Keep your dog on a short lead - It’s important that you have the correct lead for when on-lead walking is required. A good quality short lead (non-retractable) and matching walking accessories would be best to give you good control and to keep them close when you need to. This will be ideal if you come across areas with nesting birds or areas with livestock.
There may be times on the walk that you feel it’s safe to let your dog off the lead, and as long as they have good recall training it should be fine to let them free for a while.
If you come across other dog walkers it's best to keep your dog at heel. If you notice that their dog is on a lead, you should put your dog on a lead too. You never know at what stage of training other dogs are at, or how they react to pets that they don’t know. Be cautious and respectful at all times.
Don’t forget their treats - Make sure you bring along your dog’s treats so that you can reward their good behaviour. You may need to put their training to the test at certain times on the walk and a few treats will hopefully help to instil their manners.
Take drinking water with you - This is a must on any day out. Just like us humans, our dogs will need some refreshments during the day. Some locations may have a dog-friendly coffee shop with water bowls for dogs, but other more remote locations may not which means you’ll have to take your own. We always like to pack the car with a travel bowl and a flask of water so that we can feed our canine friends wherever we may be.
We stock a brilliant range of travel bags that come with pet travel bowls and room for your other pet travel accessories too.
Check for ticks and fleas - When you get home, make sure to check your dog for any signs of ticks and fleas. Check their whole body, feeling down to the skin. If you feel any bulges, part the fur and check for ticks. If you find a tick, remove it with tweezers pulling it away from the skin. After you’ve checked for ticks, give your dog a good comb with a fine-tooth metal comb. Rake it through your pet’s fur checking for signs of fleas on the comb. If you do find any, give your pet a good bath with a flea treatment to kill the fleas.
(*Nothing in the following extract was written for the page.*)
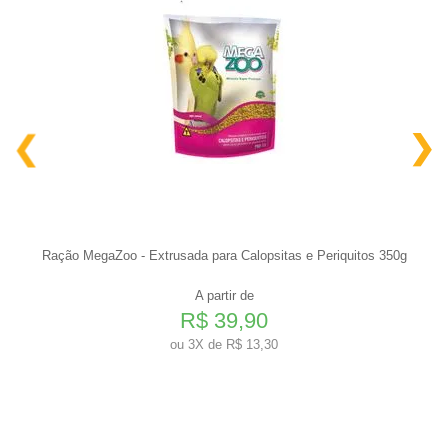
Ração MegaZoo - Extrusada para Calopsitas e Periquitos 350g
A partir de
R$ 39,90
ou
3X de R$ 13,30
We’d suggest treating your dog with a Flea and Tick treatment before taking them out to keep such pests at bay. There are also some brilliant Insect repelling products such the Scruffs Snood. These are great for outdoor pursuits where insects could irritate your dog.
Remember to plan ahead - As with any post-lockdown day out, make sure you plan ahead. Many locations remain closed or with some restrictions still in place. Ensure you know what the rules and regulations are at the place that you're visiting, and take any provisions that you'll need to help you stick to them.
Wherever your dog walks take you, we hope you enjoy your adventures with your canine companions. Hopefully we've given you plenty of helpful advice to keep your outdoor exercise fun for everyone whilst keeping you safe too. If you need any more advice in terms of certain health conditions and risks, you can always chat to your vet who will be happy to give you advice tailored to your specific dog.